The knowledge could lead to better understanding of the underlying mechanisms of a range of human disorders such as Down syndrome caused by faulty molecular motors, and possibly to the development of new treatments, the researchers said. For example, molecular motors are responsible for dividing genetic material during cell division, and understanding how motors work in cancer cells, which undergo unchecked cellular division, might lead to new anticancer therapies.
The team, from Duke University Medical Center, the National Institute of Advanced Industrial Science and Technology in Japan, and the Medical Research Council's Laboratory of Molecular Biology in the United Kingdom, reported its findings Sept. 15, 2006, in the journal Molecular Cell.
The research was supported by the U.S. National Institutes of Health; Japan's Ministry of Education, Culture, Sports, Science and Technology; the U.K.'s Medical Research Council, and the Human Frontiers Science Program, an international agency that funds innovative research.
As they move nutrients or other cellular loads around the cell, molecular motors travel along microtubules, infinitesimal "railroad tracks" within the cell. To date, cell biologists had not been able to capture actual images of the structural changes that a molecular motor undergoes as it breaks down adenosine triphosphate (ATP), the source of energy in all cells, into the power necessary to move along the microtubules.

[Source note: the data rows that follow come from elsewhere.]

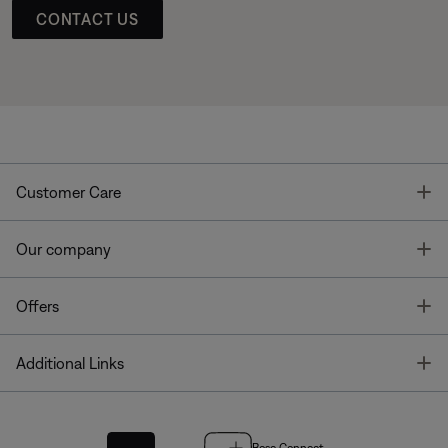
CONTACT US
T
Customer Care
T
Our company
T
Offers
T
Additional Links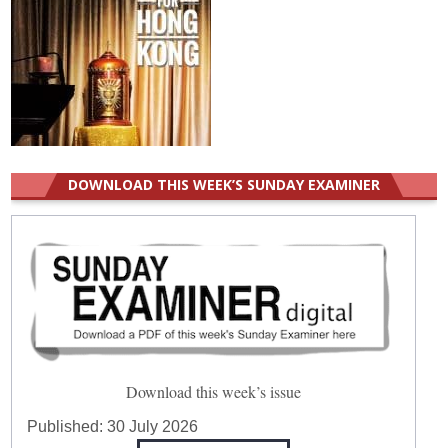
DOWNLOAD THIS WEEK’S SUNDAY EXAMINER
Download this week’s issue
Published:
30 July 2026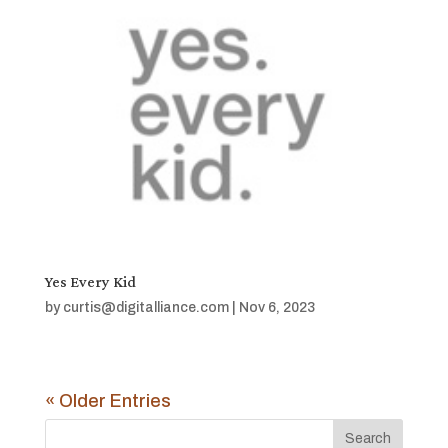
Yes Every Kid
by
curtis@digitalliance.com
|
Nov 6, 2023
« Older Entries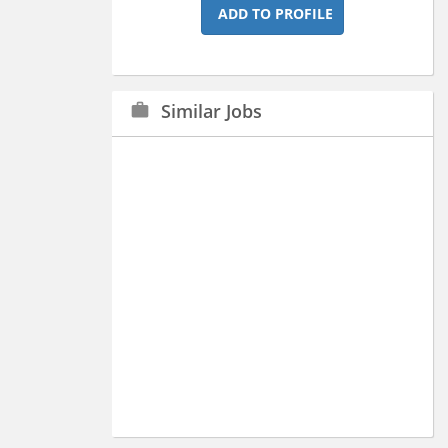
ADD TO PROFILE
Similar Jobs
work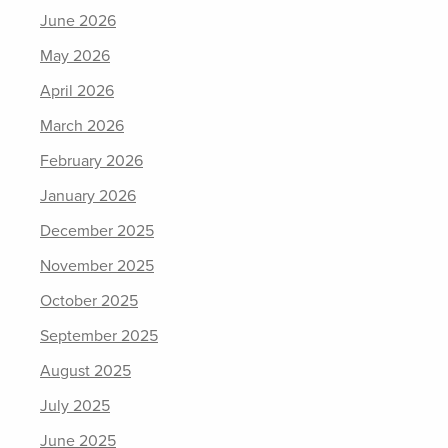
June 2026
May 2026
April 2026
March 2026
February 2026
January 2026
December 2025
November 2025
October 2025
September 2025
August 2025
July 2025
June 2025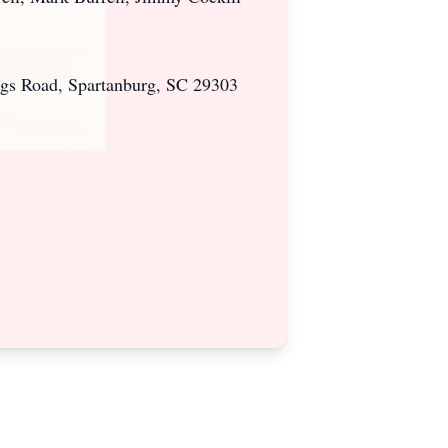
ngs Road, Spartanburg, SC 29303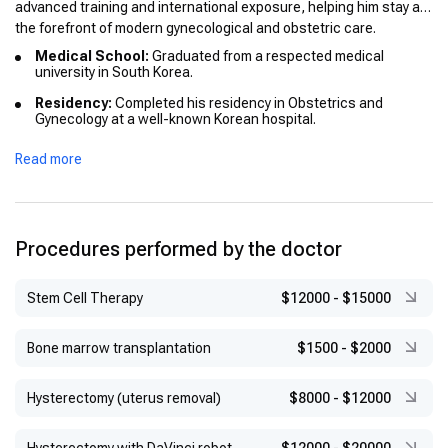
advanced training and international exposure, helping him stay at
the forefront of modern gynecological and obstetric care.
Medical School:
Graduated from a respected medical
university in South Korea.
Residency:
Completed his residency in Obstetrics and
Gynecology at a well-known Korean hospital.
International Education:
Participated in international
Read more
programs to enhance his expertise in modern gynecological
techniques and reproductive health treatments.
Honors:
Graduated with distinction and earned recognition for
excellence in his medical studies.
Procedures performed by the doctor
Stem Cell Therapy
$12000
-
$15000
Bone marrow transplantation
$1500
-
$2000
Hysterectomy (uterus removal)
$8000
-
$12000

"In order to visualize the actual structure of the motor molecule bound to a microtubule, we combined the images generated by high-resolution electron microscopy," said study investigator Sharyn Endow, Ph.D., a Duke cell biologist. "We were able to see for the first time the actual point at which the molecular motors attach to the m icrotubule. It is at this juncture that the motor undergoes changes in its structure as it uses ATP to propel itself along the microtubule."
Humans are thought to have approximately 45 different molecular motors -- proteins known as kinesins -- in their bodies. For the study, Endow and her colleagues chose a kinesin found in baker's yeast that closely resembles kinesins found in humans, and which is well understood in terms of structure and biological activity.
Previous work by Endow and colleagues has shown how molecular motors "walk" along microtubules. But they had not been able to obtain images of the actual structural changes kinesins undergo as they move along microtubules.
In the first step toward this breakthrough, the researchers used an existing technology, electron microscopy, which normally enables scientists to magnify very small biological structures up to 400,000 times their original size. Electron microscopes use beams of electrons instead of light to produce images. The images recorded on electron microscope films are two-dimensional, but three-dimensional structures of the proteins can be calculated by computer image processing.
Keiko Hirose, Ph.D., a researcher at Japan's National Institute of Advanced Industrial Science and Technology, performed the elaborate and time-consuming electron microscope imaging. She carefully made multiple images of the kinesin-microtubule units, and performed the computationally demanding analysis that produced the high-resolution models of the motor and microtubule structures from the electron microscope images.
"Fine details are not apparent unless you remove the extraneous noise from electron microscopy images," Hirose said. "This is done by averaging many images to reinforce the common features that show the structure of the protein molecules."
Linda Amos, Ph.D., from the U.K.'s Medical Research Council and senior author of the paper, provided essential advice for th e computational analysis and analyzed the resolutions of the final images."
The researchers then took those high-resolution models and combined them with models of kinesin and microtubule structures rendered using another technology, x-ray crystallography. In this approach, scientists send an x-ray beam through a crystallized protein target, in this case, the motor molecules or microtubules, separately. Detectors capture the signal as it exits the target and computers re-create a three-dimensional model. Researchers have not yet been able to image motors bound to micotubules using x-ray methods due to technical challenges, they said.
According to the researchers, the new motor-microtubule models provided structural details of the motor-microtubule interactions that had not been observed previously.
The researchers believe their findings may lead to new insights into a number of diseases, including some neuromuscular conditions, such as Charcot-Marie-Tooth disease. These disorders are thought to be linked to deficiencies in transport by the molecular motors of chemical neurotransmitters that carry messages between nerve cells. Down syndrome, in which chromosomes do not divide properly in egg cells, also is thought to be caused by defects in kinesins. Finding methods to stimulate kinesin activity might help in the treatment of these human diseases, the researchers said.
Conversely, drugs that inhibit kinesin activity might be a potential approach to slowing the uncontrolled cell division of cancer. For example, the drug Taxol, which is used to treat breast and ovarian cancers, works by stabilizing microtubules. But the problem with using Taxol as a general inhibitor of cell division is that it works on all dividing cells, not just those involved in tumors or cancers, and so causes unwanted side effects, such as hair loss.
"With this new information about kinesins and how they interact with microtubules, the hope is that we will be able to develop drugs that can target specific kinesins," Endow said.